仲間は別の理由を知っている『発達障害の僕が輝ける場所をみつけられた理由(栗原類)』
ぱっとこのタイトル、表紙を見た時あなたは本に対してどのような印象を持ちますか?
私の場合、まず思ったことが
「『アウト×デラックス』で見てたアウト軍団の人だ。発達障害だったんだ」
ということ。
その後に、「テレビで見てると、面白い人だから「発達障害」という決して軽くはないテーマに何を書くのか気になるなあ。」
と「有名人が発達障害について書いた」ことへの興味でこの本を買いました。
しかし、実際に読んでみて、本への印象は大きく変わりました。
この本は発達障害者を持った当事者(栗原さん)に加えて、
「彼の親、主治医、友人の目線からも、当事者について語られていること」
そして「3人それぞれが自分の人生経験を踏まえて語っていること」
が特徴的で素晴らしい本だと思いました。
友人・又吉直樹さん(芸人)
友人だから、発達障害という定義から一度離れて苦手なことと向き合う栗原さんを見れているように感じました。

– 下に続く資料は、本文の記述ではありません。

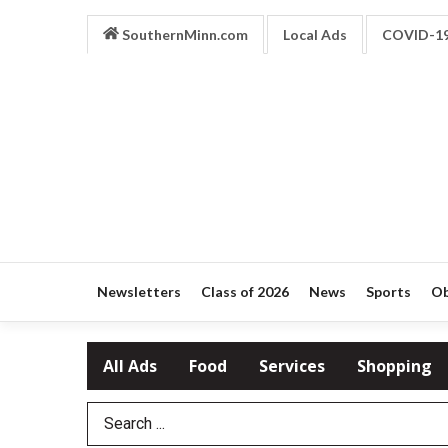
SouthernMinn.com
Local Ads
COVID-1
Newsletters
Class of 2026
News
Sports
Ob
All Ads
Food
Services
Shopping
Search Term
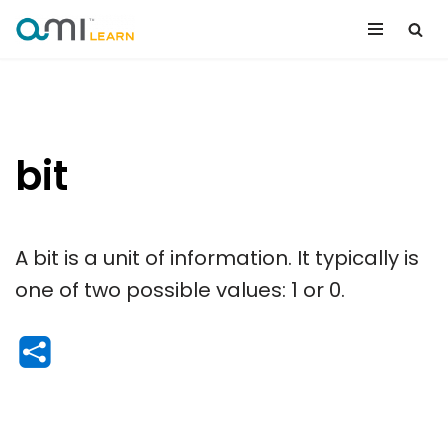
Skip
to
content
bit
A bit is a unit of information. It typically is
one of two possible values: 1 or 0.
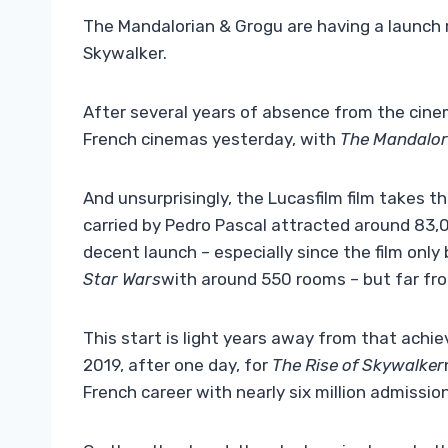
The Mandalorian & Grogu are having a launch r
Skywalker.
After several years of absence from the cin
French cinemas yesterday, with
The Mandalor
And unsurprisingly, the Lucasfilm film takes t
carried by Pedro Pascal attracted around 83,00
decent launch – especially since the film only
Star Wars
with around 550 rooms – but far fro
This start is light years away from that achie
2019, after one day, for
The Rise of Skywalker
French career with nearly six million admissio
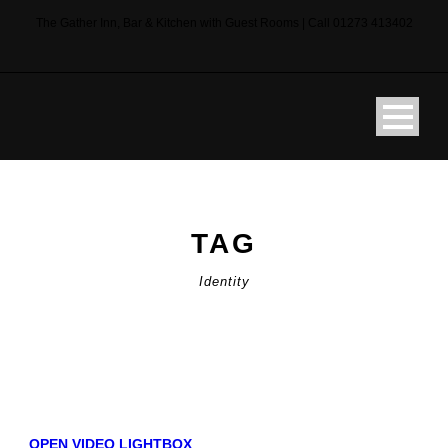
The Gather Inn, Bar & Kitchen with Guest Rooms | Call 01273 413402
TAG
Identity
OPEN VIDEO LIGHTBOX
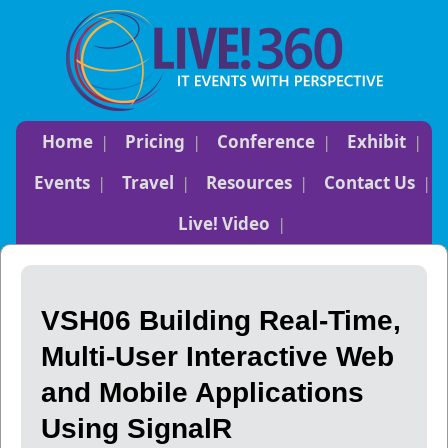
Home
Pricing
Conference
Exhibit
Events
Travel
Resources
Contact Us
Live! Video
VSH06 Building Real-Time,
Multi-User Interactive Web
and Mobile Applications
Using SignalR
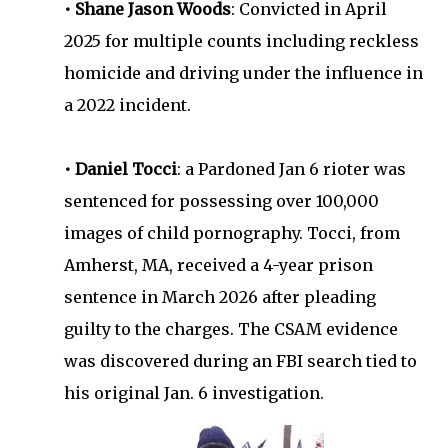
• Shane Jason Woods
: Convicted in April
2025 for multiple counts including reckless
homicide and driving under the influence in
a 2022 incident.
• Daniel Tocci
: a Pardoned Jan 6 rioter was
sentenced for possessing over 100,000
images of child pornography. Tocci, from
Amherst, MA, received a 4-year prison
sentence in March 2026 after pleading
guilty to the charges. The CSAM evidence
was discovered during an FBI search tied to
his original Jan. 6 investigation.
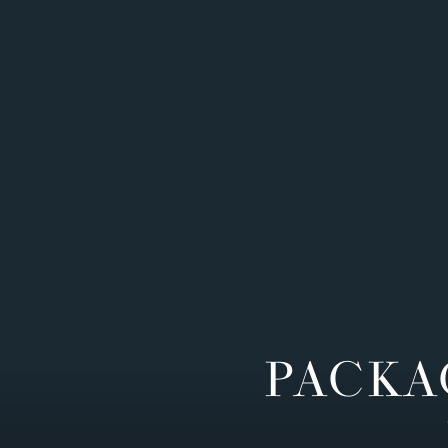
PACKA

ただ、友人の1人というだけではなく、又吉さん自身が栗原さんに対して、過去の自分と似ていると感じているところがあるところ、
類くんにはじめて会った時の印象は、自分の10代から20代前半くらいの、誰ともしゃべらなかった頃の感じにすごい似てるなあって。
そして、又吉さんの小説を読んだ時も思ったのですが、「他人がどう考えて、どう行動するか」をよく観察されていて、それを分かりやすい言葉にして伝えてくれる方なんですよね。
他人への洞察力、過去の自分自身の経験を踏まえた考察から話される又吉さんによる栗原さん評って、芸能界で仕事を共にした仲間・友人として主治医にも親にも見えない一面が分かりやすく説明されていて、興味深かったです。
主治医・高橋猛さん
主治医だからこそ、医師としての経験や知識を根拠に、栗原さん親子の取り組み・工夫について「何が良かったのか?」掘り下げて書けるように感じました。
母・栗原泉さん(音楽関係の翻訳業)
親だからこそ、子供が覚えていないことも、他人なら書きづらいことも書けるように感じました。
また、「親だから」というだけでなく栗原泉さん自身が発達障害に関して経験豊富であるからこそ書けることが多いように感じました。
栗原泉さんの発達障害に関するエピソード
・彼女自身は大人になってから、息子の診断と同時に発達障害だと診断されている。
ただ、息子とは異なる特性を持った発達障害だった。
・アメリカ、日本両方で子育てをしたことで、日米での発達障害に対する考え方、取り組みの違いを経験している。
→彼女の意見や考えは、
・発達障害をもった自分自身に関する経験
・発達障害をもった子供を育てた親としての経験
・日米での発達障害に対する様々な違い
これらの多くの実体験や知識が根拠にあり、説得力を感じました。
→また、「発達障害と言っても人によって特性が異なる」ことを自分と息子で経験しているせいか、彼女の意見や考えには「発達障害の人はこういうもの」という決めつけが無く、様々な特性を考慮されているので、様々な発達障害をもった当事者にも読みやすいのではないかと感じました。
まとめ・「発達障害の僕が輝ける場所を見つけられた理由」とは
栗原さんの考える理由に加えて、周りの栗原さんを見てきた人間からもその理由が語られることで、より良く分かった気がします。
発達障害について考えを深めたい時に読む1冊として、手にとってみてはいかがでしょうか。